Vantictumab

Monoclonal antibody
- Type: ?
- Source: Human
- Target: Frizzled receptor

Clinical data
- Routes of administration: IV
- ATC code: none;

Identifiers
- CAS Number: 1345009-45-1;
- ChemSpider: none;
- UNII: 88WBI2D80S;
- KEGG: D10410;

Chemical and physical data
- Formula: C_{6322}H_{9722}N_{1674}O_{1988}S_{46}
- Molar mass: 142461.81 g·mol^{−1}

= Vantictumab =

Monoclonal antibody

Vantictumab /vænˈtɪktᵿmæb/ is a human IgG2 monoclonal antibody designed for the treatment of cancer.

This drug was developed by OncoMed Pharmaceuticals Inc. in partnership with Bayer.
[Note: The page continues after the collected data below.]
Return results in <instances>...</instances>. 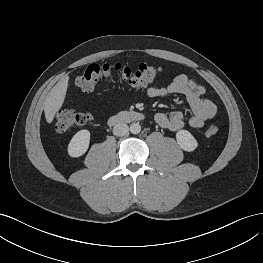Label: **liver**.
Here are the masks:
<instances>
[{"mask_svg":"<svg viewBox=\"0 0 263 263\" xmlns=\"http://www.w3.org/2000/svg\"><path fill=\"white\" fill-rule=\"evenodd\" d=\"M69 77L66 76L59 81L49 92L44 101V113L46 121L50 124L58 110L62 107L68 88Z\"/></svg>","mask_w":263,"mask_h":263,"instance_id":"obj_1","label":"liver"}]
</instances>
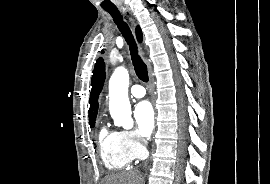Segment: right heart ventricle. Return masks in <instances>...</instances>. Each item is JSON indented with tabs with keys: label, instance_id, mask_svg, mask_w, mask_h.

OncoMed was awarded a patent in 2016, which is set to expire in 2029. In April 2017, Bayer terminated its option to license vantictumab.

It inhibits wnt signalling by targeting the frizzled receptors on cancer cells.

Phase I trials have been completed for pancreatic cancer, non-small cell lung cancer, and breast cancer. In 2016 results were reported from a phase 1b clinical trial for triple-negative breast cancer and in 2020 for pancreatic cancer.